People in the country’s least developed districts are more interested in local governments as compared to their compatriots in urbanised areas, official statistics of the recently held polls reveal.
Karachi and Lahore — the two largest cities of the country with a combined estimated population above 30 million — remained at the bottom in terms of voter turnout in their respective provinces. While Karachi, comprising six districts, registered a turnout of 36%, Lahore’s overall turnout was 44%.
Tharparkar, the district considered the most neglected and illiterate in Sindh, showed a voter turnout of 70% — the highest in the province. Similarly, Layyah and Bhakkar districts in southern Punjab, also considered the least developed, recorded the highest turnouts of 71% and 71%, respectively.
Local government elections were held last year in three phases in Punjab and Sindh after a 10-year delay. Polling for the first phase took place on October 31, for the second on November 19 and for the last phase on December 5, 2015.
Voting patterns in both provinces show people in major urban centres are the least interested in the process.
After Lahore, the Rawalpindi district — the second biggest urban centre in Punjab — followed the trend with 52% voter turnout. The same goes for Hyderabad — the second largest city of Sindh — with 50% turnout.
Overall the voter turnout in Punjab was 60.75% while Sindh, barring Karachi, saw an overall 56% turnout. The highest overall turnout was witnessed in southern Punjab.
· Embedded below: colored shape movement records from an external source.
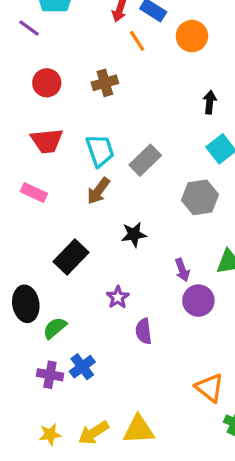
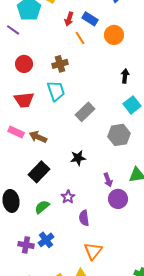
cyan trapezoid: (100, 151) -> (56, 91), moved
brown arrow: (98, 191) -> (38, 137), moved, turned 78
green semicircle: (55, 328) -> (42, 207), moved
orange triangle: (210, 388) -> (93, 251), moved, turned 30

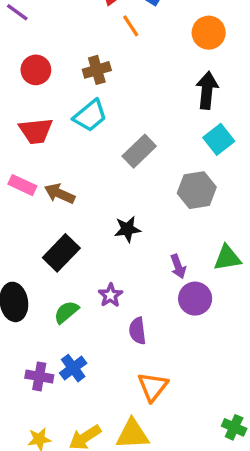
orange circle: (114, 35) -> (209, 33), moved
black arrow: (125, 76) -> (207, 90), size x1.5
cyan trapezoid: (56, 91) -> (90, 116), turned 70

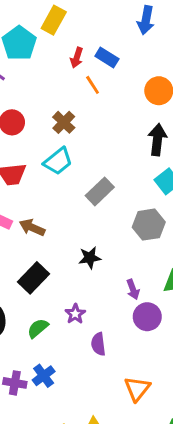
brown cross: (97, 70) -> (64, 122), turned -30
orange triangle: (153, 387) -> (137, 389), moved

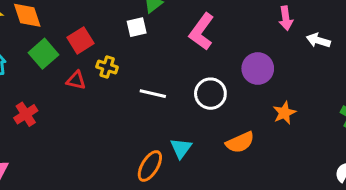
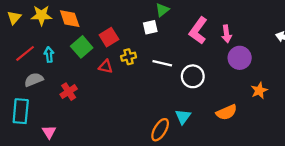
pink arrow: (286, 18) -> (227, 34), moved
yellow cross: (107, 67) -> (129, 57), turned -32
white line: (153, 94) -> (162, 63), moved
white circle: (210, 94) -> (193, 76), moved

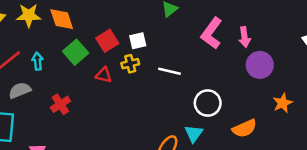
white square: (150, 27) -> (138, 41), moved
white circle: (193, 76) -> (208, 103), moved

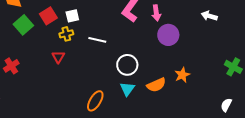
red triangle: (104, 75) -> (58, 57), moved, turned 48
orange star: (283, 103) -> (182, 75), moved
cyan triangle: (194, 133) -> (127, 89), moved

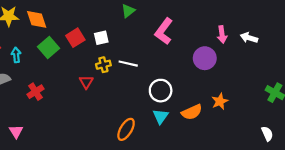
pink arrow: (156, 13) -> (222, 34), moved
yellow cross: (66, 34) -> (103, 65), moved
white semicircle: (226, 105) -> (267, 134), turned 128

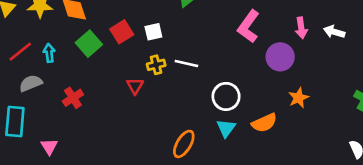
pink L-shape: (164, 31) -> (248, 27), moved
orange star: (220, 101) -> (299, 98), moved

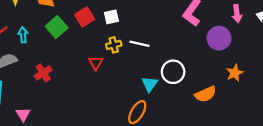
cyan triangle: (226, 128) -> (150, 84), moved

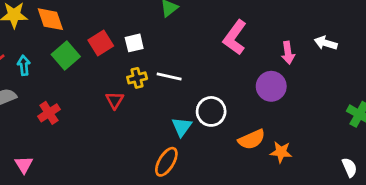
pink arrow: (237, 14) -> (288, 53), moved
purple circle: (219, 38) -> (271, 86), moved
orange star: (235, 73) -> (281, 152), moved, turned 30

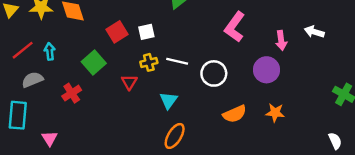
green square: (66, 56) -> (94, 62), moved
white circle: (211, 111) -> (214, 73), moved
cyan triangle: (182, 127) -> (168, 100), moved
orange semicircle: (252, 139) -> (235, 114), moved
orange star: (281, 152) -> (275, 113), moved

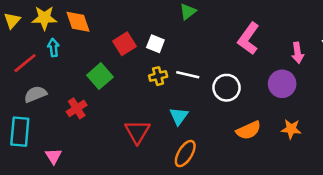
white square: (146, 32) -> (155, 44), turned 35
cyan arrow: (50, 51) -> (53, 48), moved
red triangle: (129, 82) -> (137, 132), moved, size x1.5

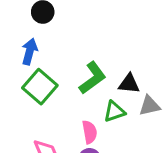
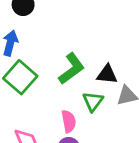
green triangle: (114, 112) -> (93, 101), turned -35

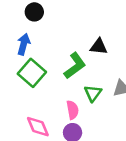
black triangle: (107, 74) -> (99, 47), moved

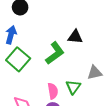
green triangle: (93, 93) -> (73, 87), moved

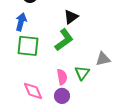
black triangle: (75, 37) -> (71, 17), moved, turned -42
green square: (18, 59) -> (28, 46), turned -35

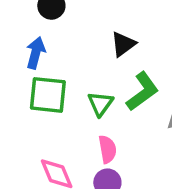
green L-shape: (64, 40) -> (142, 91), moved
green triangle: (82, 73) -> (100, 104), moved

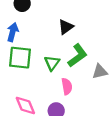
pink semicircle: (107, 149) -> (67, 86), moved

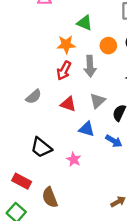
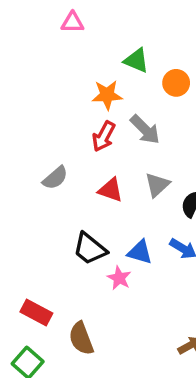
orange circle: (108, 46) -> (176, 83), moved
gray arrow: (90, 66) -> (145, 130), turned -42
blue triangle: (87, 129) -> (140, 252), moved
black trapezoid: (41, 147) -> (90, 249), moved

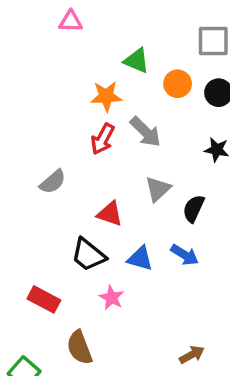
red triangle: (111, 190) -> (110, 214), moved
pink star: (119, 278) -> (112, 298), moved
red rectangle: (36, 313) -> (44, 299), moved

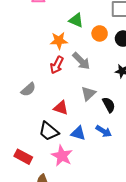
black semicircle: (194, 209) -> (109, 105), turned 126
pink star: (112, 298) -> (62, 156), size x1.5

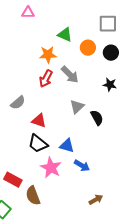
red triangle: (61, 108) -> (39, 121), moved
blue arrow: (104, 131) -> (82, 166), moved
red rectangle: (23, 157) -> (13, 180), moved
Multan city had much lower than average turnout with 59%. Muzaffargarh saw a turnout of 68%; Bahawalnagar 67.5%; and Bahawalpur 62%.
In the next stage, members elected through direct elections would elect members on reserved seats before the LGs become functional. The polling scheduled for February 8 and 14 has already been postponed indefinitely by the election commission because of litigations on mechanism for election.
The Election Commission of Pakistan (ECP) has yet to make public the statistics on LG polls for Punjab province. Even the data for turnout in the province has not been officially released two months after the polls were held. The ECP website is also silent on the various aspects of LG polls in the province, including details on results, turnout and most vitally the party positions. This mysterious silence raises questions of transparency, credibility and efficiency when such details are available for Sindh.
It becomes more doubtful given that two wings in the ECP – the election wing dealing with Punjab and the IT wing – are wrangling with each other on the issue.
Sources in the ECP told The Express Tribune the IT wing has sent many reminders to the election wing to provide it all the necessary data for the website but the latter has been reluctant to share the details.
Published in The Express Tribune, February 7th, 2016.